Grant will be used to revamp laboratories and to buy fermenters, incubators, and analytical equipment.

Cornell professor of biological and environmental engineering Larry Walker received a $10 million grant from Empire State Development to advance technologies that convert perennial grasses and woody biomass to ethanol. The grant will be used to upgrade the university’s industrial biotechnology laboratories.


“Although corn-based ethanol production is the current state-of-the-art technology, the future development, success, and sustainability of the U.S. ethanol industry hinges on developing and converting perennial grasses and woody biomass, cellulosic biomass, to ethanol,” Walker points out.


The money will be used to renovate laboratories in Riley Robb Hall and to purchase fermenters, incubators, and analytical equipment. It also will improve researchers’ abilities to overcome the physical, chemical, and biological barriers to liberating sugars from such energy crops as switchgrass, miscanthus, and other perennial grasses as well as woody biomass and to biologically convert these sugars into such biofuels as ethanol, butanol, or hydrogen.

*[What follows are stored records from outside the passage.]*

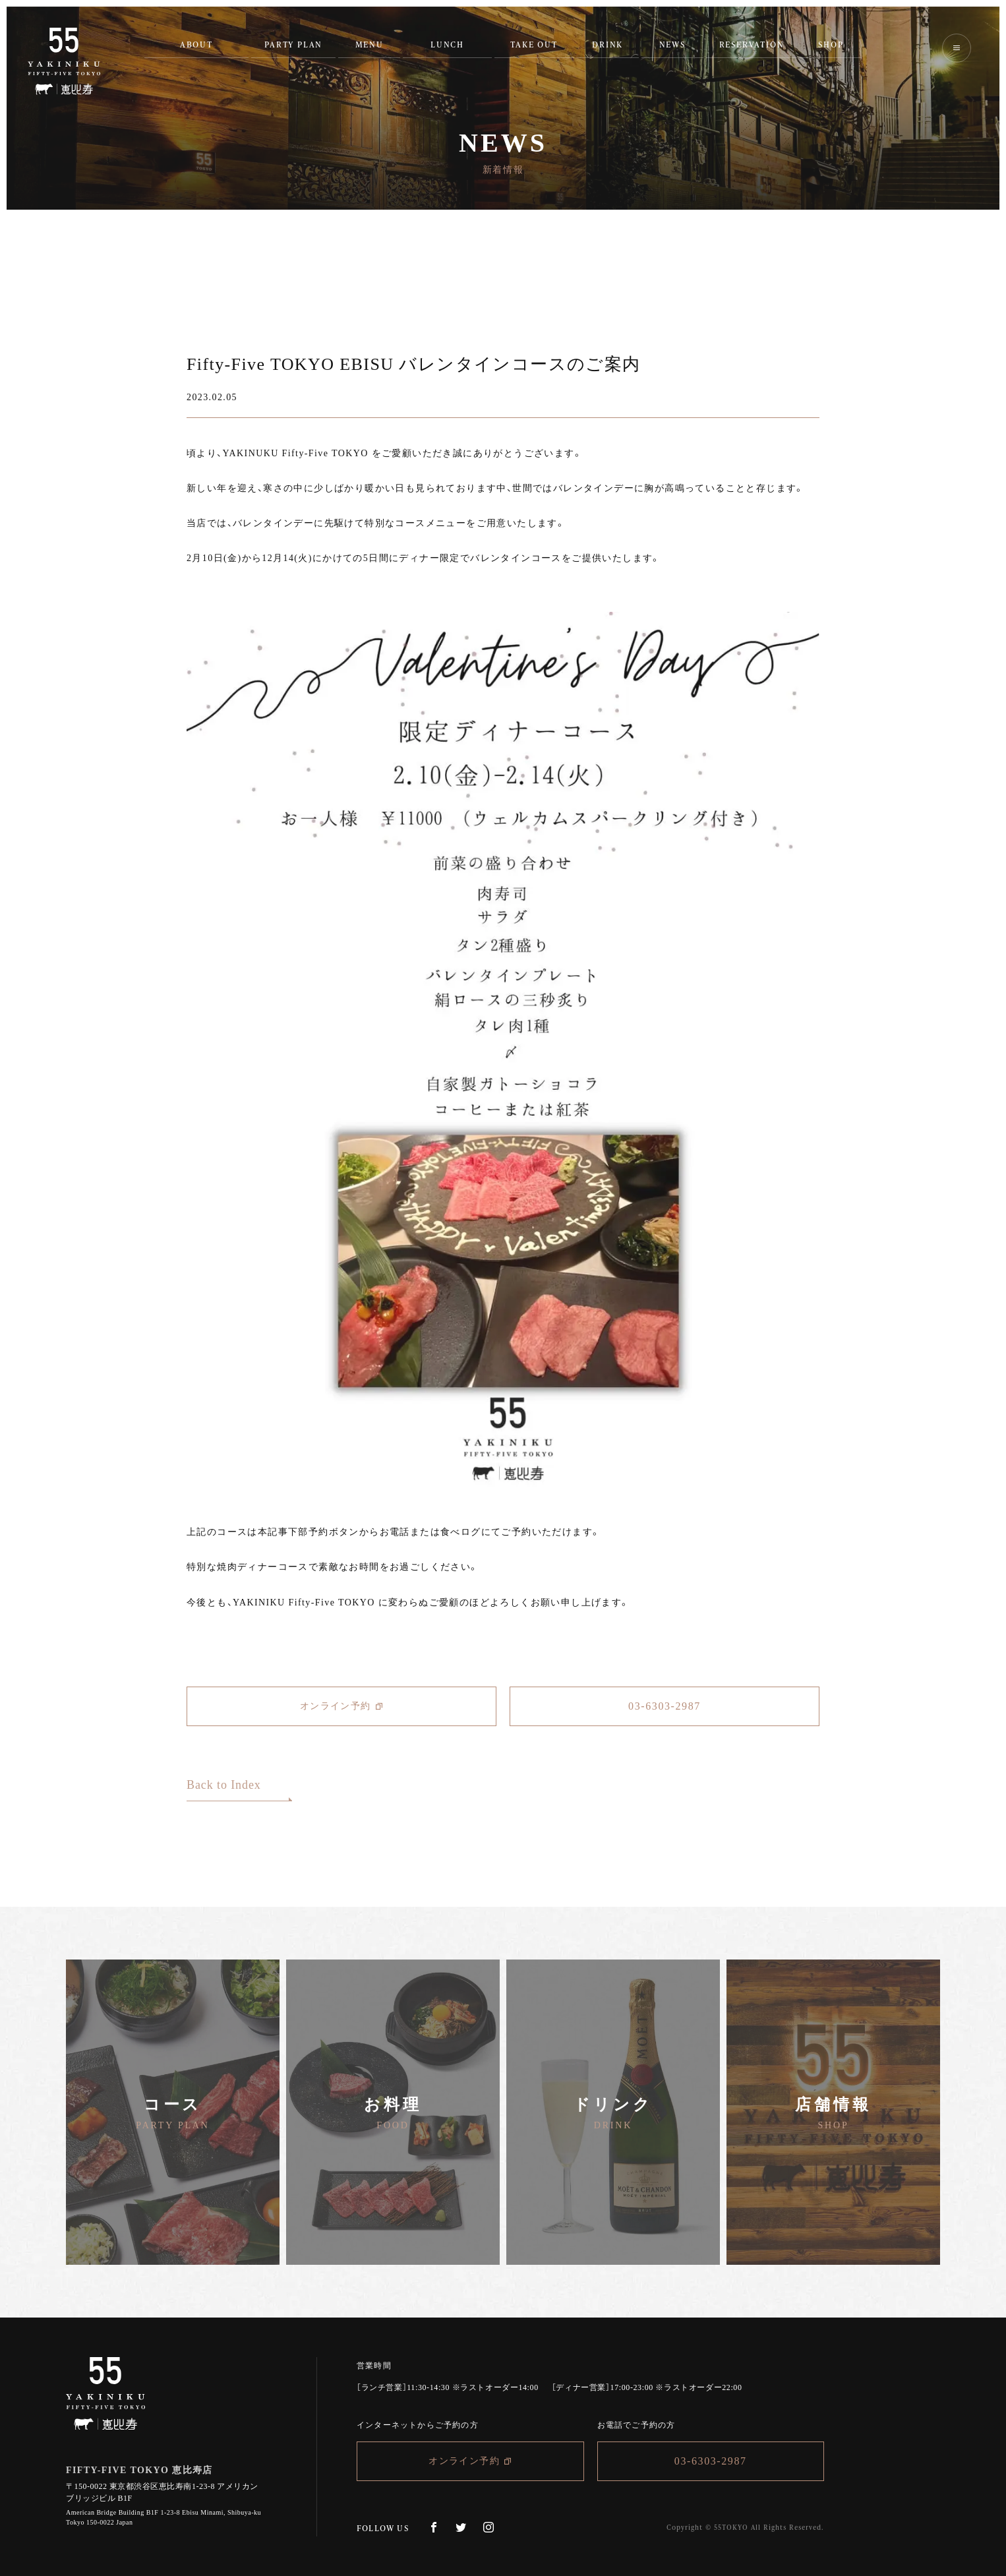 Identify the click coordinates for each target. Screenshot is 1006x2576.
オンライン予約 (341, 1706)
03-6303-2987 (664, 1706)
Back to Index (224, 1785)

“Cellulosic ethanol production could be economically advantageous for New York state because we know how to grow grasses and woody biomass, and we know how to implement biotechnology,” says Walker, who additionally is editor in chief of Industrial Biotechnology, published by Mary Ann Liebert that also publishes GEN. “These activities are core to the industrial biotechnology component to the evolving New York biofuels sector.”